REVIEW: “Please Don’t Talk About Me When I’m Gone” by Sylvie Althoff

Review of Sylvie Althoff, “Please Don’t Talk ABout Me When I’m Gone,” Luna Station Quarterly 65 (January 2026): 131-152 — Purchase here. Reviewed by Sara L. Uckelman.

Those who really like jazz will appreciate Althoff’s ability to pull more than twenty pages out of one improv session at a small bar on a far-flung planet. For those who could take jazz or leave it, this story is rather…long.

REVIEW: “Eva” by Ashley Burnett

Review of Ashley Burnett, “Eva,” Luna Station Quarterly 65 (January 2026): 185-203 — Purchase here.
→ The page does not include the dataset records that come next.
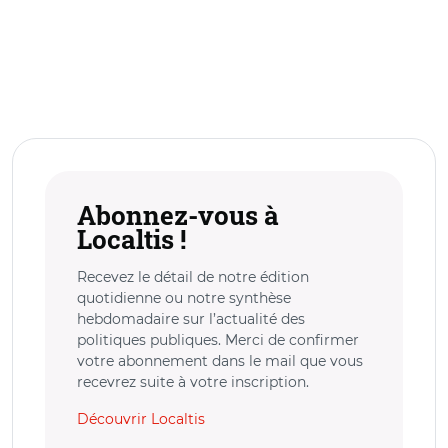
Abonnez-vous à
Localtis !
Recevez le détail de notre édition
quotidienne ou notre synthèse
hebdomadaire sur l’actualité des
politiques publiques. Merci de confirmer
votre abonnement dans le mail que vous
recevrez suite à votre inscription.
Découvrir Localtis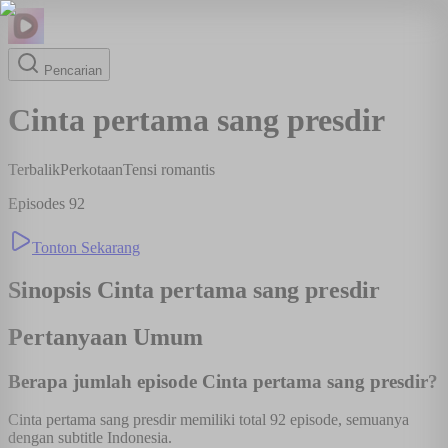
Pencarian
Cinta pertama sang presdir
Terbalik
Perkotaan
Tensi romantis
Episodes
92
Tonton Sekarang
Sinopsis
Cinta pertama sang presdir
Pertanyaan Umum
Berapa jumlah episode Cinta pertama sang presdir?
Cinta pertama sang presdir memiliki total 92 episode, semuanya
dengan subtitle Indonesia.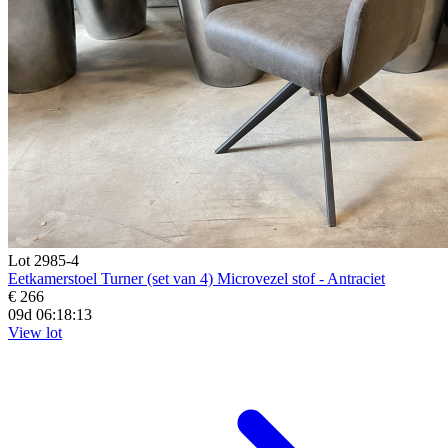
Lot 2985-4
Eetkamerstoel Turner (set van 4) Microvezel stof - Antraciet
€ 266
09d 06:18:11
View lot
Reviewed by Sara L. Uckelman.

Content note: Enslavement, prison, forced adoption, forced pregnancy.

I find that I am beginning to tire to stories where misogyny is baked into the core of the narrative — even if the narrative is one of release, and freedom, and vengeance, and retribution, of escape for the woman/women involved, I am increasingly longing for stories that imagine an entirely different way of existence.

Still, I understand the value in ones that take our world as it is, and show that we can resist, so I don’t want to speak too negatively of Burnett’s story; it’s just not the story for me, I guess.
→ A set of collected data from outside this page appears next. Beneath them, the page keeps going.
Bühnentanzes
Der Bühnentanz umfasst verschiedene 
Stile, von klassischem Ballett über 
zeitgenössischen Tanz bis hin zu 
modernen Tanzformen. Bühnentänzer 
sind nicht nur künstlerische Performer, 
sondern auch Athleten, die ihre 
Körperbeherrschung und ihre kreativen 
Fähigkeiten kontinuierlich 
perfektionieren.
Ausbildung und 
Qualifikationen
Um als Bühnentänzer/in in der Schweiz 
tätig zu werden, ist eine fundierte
REVIEW: “The Disparity of Confidence” by Emmie Christie

Review of Emmie Christie, “The Disparity of Confidence,” Luna Station Quarterly 65 (January 2026): 155-159 — Purchase here. Reviewed by Sara L. Uckelman.
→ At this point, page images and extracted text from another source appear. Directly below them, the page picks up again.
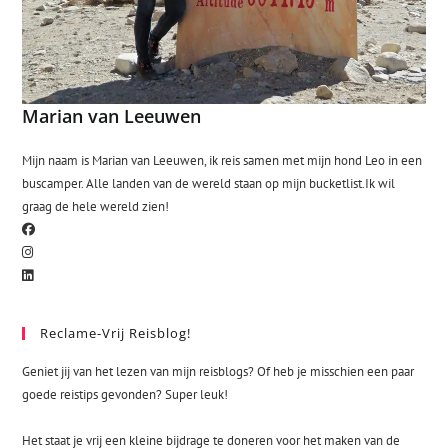
Marian van Leeuwen
Mijn naam is Marian van Leeuwen, ik reis samen met mijn hond Leo in een
buscamper. Alle landen van de wereld staan op mijn bucketlist.Ik wil
graag de hele wereld zien!
Reclame-Vrij Reisblog!
Geniet jij van het lezen van mijn reisblogs? Of heb je misschien een paar
goede reistips gevonden? Super leuk!
Het staat je vrij een kleine bijdrage te doneren voor het maken van de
Sometimes experiences give people confidence; sometimes it stifles them. Robin has the ability to see the disparity between the two for each person — and also knows what to do to fix it. This was a short, sweet, beautifully empowering story!

REVIEW: “Person, Place, Thing” by Marissa Lingen

Review of Marissa Lingen, “Person, Place, Thing”, Clarkesworld Issue 234, March (2026): Read Online. Reviewed by Myra Naik.

A story about a colony, with many subcolonies. One of those, the translator subcolony, interacts with the first humans they’ve ever come across. 

They are all one, and they are all united. This story explores how these two very vastly different kinds of creatures interact. 

It’s way more beautiful than that, I’m definitely not doing justice. 

Such a pleasure to read.

REVIEW: “Laisha” by Amantia Menalla

Review of Amantia Menalla, “Laisha,” Luna Station Quarterly 65 (January 2026): 79-100 — Purchase here. Reviewed by Sara L. Uckelman.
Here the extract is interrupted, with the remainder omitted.